The other day, I was at a meeting when it suddenly occurred to me that 5 of the 8 people at the table were bloggers. This occurred just after I noticed that CNN was running a major portion of its site covering the US election on a WordPress blogging platform. Later, a friend of mine claimed she never reads blogs, then proceeded to read political news from a number of blogs (although not realizing they are blogs). Another friend said that when her Girl Scouts’ site was called a “blog,” parents wouldn’t go there, but when they went to the “site,” it was given rave reviews (it was still the blog, of course). Then, a few days later, Technorati’s “State of the Blogosphere” crossed my inbox.
It became clear: Blogs have gone mainstream.
The Technorati report on the blogosphere was released over 5 consecutive days, with each day covering a different aspect (who blogs, why they blog, how they blog, making money, and using brands). The report is very well-done and informative. Some interesting findings:
- Most bloggers are over 35 years old, except in Asia.
- Most bloggers have been blogging for nearly 3 years.
- Bloggers on average look at four success metrics, including personal satisfaction, comments on their posts, visitors to the blog, and links from other sites.

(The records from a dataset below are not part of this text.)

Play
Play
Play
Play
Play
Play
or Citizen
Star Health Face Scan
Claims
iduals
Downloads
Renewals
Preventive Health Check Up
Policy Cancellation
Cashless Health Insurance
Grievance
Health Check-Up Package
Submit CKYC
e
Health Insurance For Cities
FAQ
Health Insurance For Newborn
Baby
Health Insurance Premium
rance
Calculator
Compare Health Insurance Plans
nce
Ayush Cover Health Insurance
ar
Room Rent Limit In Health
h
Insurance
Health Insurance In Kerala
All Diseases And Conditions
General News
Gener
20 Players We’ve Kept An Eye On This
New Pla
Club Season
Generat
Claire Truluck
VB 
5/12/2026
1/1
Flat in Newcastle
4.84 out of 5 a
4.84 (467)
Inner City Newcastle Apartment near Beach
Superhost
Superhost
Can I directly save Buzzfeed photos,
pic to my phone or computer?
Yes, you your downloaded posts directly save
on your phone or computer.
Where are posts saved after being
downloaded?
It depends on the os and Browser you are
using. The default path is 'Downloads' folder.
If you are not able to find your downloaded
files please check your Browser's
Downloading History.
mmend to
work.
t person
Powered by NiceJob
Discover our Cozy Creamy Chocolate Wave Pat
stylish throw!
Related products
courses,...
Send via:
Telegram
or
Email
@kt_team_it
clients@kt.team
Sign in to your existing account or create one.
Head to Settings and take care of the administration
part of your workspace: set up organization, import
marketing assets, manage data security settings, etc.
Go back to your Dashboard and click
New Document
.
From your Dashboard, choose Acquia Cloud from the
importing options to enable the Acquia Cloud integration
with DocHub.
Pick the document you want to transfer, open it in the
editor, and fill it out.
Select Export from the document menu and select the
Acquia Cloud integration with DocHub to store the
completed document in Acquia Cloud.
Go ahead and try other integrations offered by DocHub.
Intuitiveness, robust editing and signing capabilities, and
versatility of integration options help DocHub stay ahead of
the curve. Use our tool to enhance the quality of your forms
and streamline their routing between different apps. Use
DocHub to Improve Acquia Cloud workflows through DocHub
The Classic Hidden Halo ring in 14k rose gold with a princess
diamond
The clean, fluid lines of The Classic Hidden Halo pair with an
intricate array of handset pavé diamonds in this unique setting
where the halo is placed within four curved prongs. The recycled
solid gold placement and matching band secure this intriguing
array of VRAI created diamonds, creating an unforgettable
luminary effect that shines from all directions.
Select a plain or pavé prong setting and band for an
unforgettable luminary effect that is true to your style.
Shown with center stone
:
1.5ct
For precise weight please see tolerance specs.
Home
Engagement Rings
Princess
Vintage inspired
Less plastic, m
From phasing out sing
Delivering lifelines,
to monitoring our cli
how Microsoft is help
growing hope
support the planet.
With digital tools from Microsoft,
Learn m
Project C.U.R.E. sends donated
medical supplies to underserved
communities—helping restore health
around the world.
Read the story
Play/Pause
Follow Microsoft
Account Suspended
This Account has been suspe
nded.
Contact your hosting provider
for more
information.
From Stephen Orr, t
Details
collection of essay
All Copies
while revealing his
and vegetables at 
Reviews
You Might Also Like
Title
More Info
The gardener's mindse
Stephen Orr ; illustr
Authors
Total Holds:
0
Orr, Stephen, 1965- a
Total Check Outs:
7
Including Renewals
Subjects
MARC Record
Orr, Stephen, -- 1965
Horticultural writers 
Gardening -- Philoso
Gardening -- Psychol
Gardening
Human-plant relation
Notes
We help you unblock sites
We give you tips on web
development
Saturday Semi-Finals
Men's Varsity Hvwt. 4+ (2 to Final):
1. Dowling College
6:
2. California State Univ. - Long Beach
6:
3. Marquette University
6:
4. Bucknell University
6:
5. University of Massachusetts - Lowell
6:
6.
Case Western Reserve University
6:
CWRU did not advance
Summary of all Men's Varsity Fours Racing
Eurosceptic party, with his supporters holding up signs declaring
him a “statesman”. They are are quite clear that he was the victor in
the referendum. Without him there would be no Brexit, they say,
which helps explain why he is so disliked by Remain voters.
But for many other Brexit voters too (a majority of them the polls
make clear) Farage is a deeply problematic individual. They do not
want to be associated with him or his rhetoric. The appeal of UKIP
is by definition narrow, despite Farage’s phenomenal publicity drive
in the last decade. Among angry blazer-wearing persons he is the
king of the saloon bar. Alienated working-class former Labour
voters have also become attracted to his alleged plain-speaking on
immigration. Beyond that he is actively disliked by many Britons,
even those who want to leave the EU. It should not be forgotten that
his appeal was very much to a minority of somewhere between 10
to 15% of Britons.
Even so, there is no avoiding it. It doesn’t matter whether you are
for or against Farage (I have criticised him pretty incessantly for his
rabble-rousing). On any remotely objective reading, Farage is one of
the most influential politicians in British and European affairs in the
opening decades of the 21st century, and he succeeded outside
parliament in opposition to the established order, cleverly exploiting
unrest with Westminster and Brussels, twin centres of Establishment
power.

- 78% of bloggers manage their blogs alone.
- 54% of bloggers make money on their blogs, but the median amount is $200 (mean, $5,000).
- 37% of bloggers have been quoted in the mainstream media.
- Bloggers spend more time online, but less time watching television, than average.
Most importantly, 71% believe that blogs are being taken more seriously as information sources, and half believe blogs will be primary information sources in the near future.
I tend to agree. There are too many advantages, too many experts have been unearthed, the network effect is escalating, and the audience has arrived.
It sounds mainstream to me. After all, you’re reading one right now.